I'm writing a opengl program that use freetype2 as text rendering engine.
Using its LCD subpixel rendering, I found that there are always some noise pixels in the rendered result, why is that happening? Besides, although it's manual says that the LCD mode will generate buffer with width a multiple of 3, I often found the width to be 3n+1 or 3n+2, and inconsistent with the face->glyph->bitmap->width
.
Actually, after hours of trying and testing, I realized that the rasterized glyph data has some non-relevant bytes called padding
. Illustratively, imaging below is a glyph data in a buffer: (o
/x
are meaningful data, while .
are non-relevant)
0 1 2 3 4 5 6 7
0 o x o x o x . .
1 x o x o x o . .
2 o x o x o x . .
3 x o x o x o . .
4 o x o x o x . .
There are three numbers describing the size of this buffer, the first two are obvious:
rows = 5 //since there are 5 rows
width = 6 //since each row has 6 bytes of data
However, there is actually a third one:
pitch = 8 //the actual width of rows, including "padding"
If you ignore this property of buffer like me, and got the wrong idea that the width
is the actual width, you'll be rendering a distorted or translated glyph shape.
My understanding of this 'padding' is like Dhaivat Pandya has said, it's a compensation.
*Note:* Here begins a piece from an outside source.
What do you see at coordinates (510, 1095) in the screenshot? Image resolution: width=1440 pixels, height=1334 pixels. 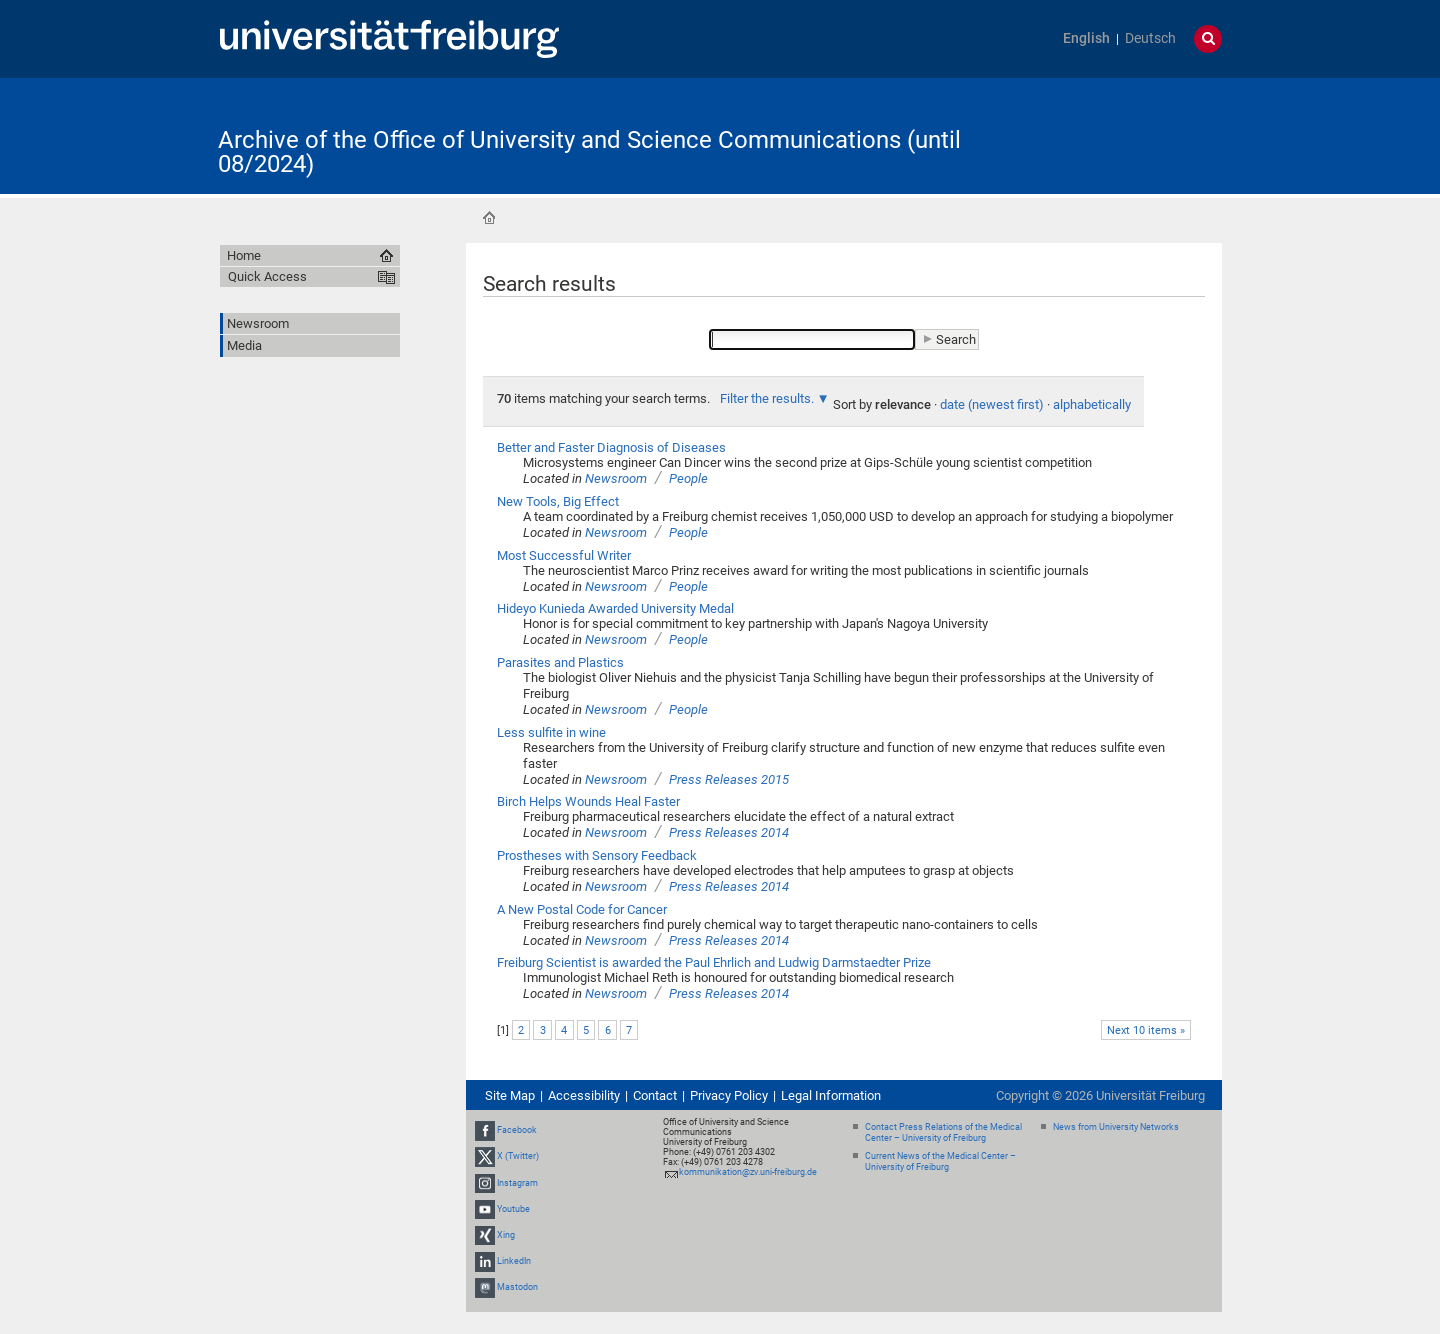 I see `Site Map` at bounding box center [510, 1095].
However, it's not a compensation for parity, (obviously +2 is not changing parity,) by default it's a compensation to make the actual width a multiple of 4. But yes, you can change the 4 into 2 or even 1. I guess by forming a data matrix with its width a multiple of 4, it can be loaded faster, for example, to be loaded in longint
instead of byte
.
But still, the insightfulness of R..
really impressed me. I think you guys just can't image I could make such a basic mistake.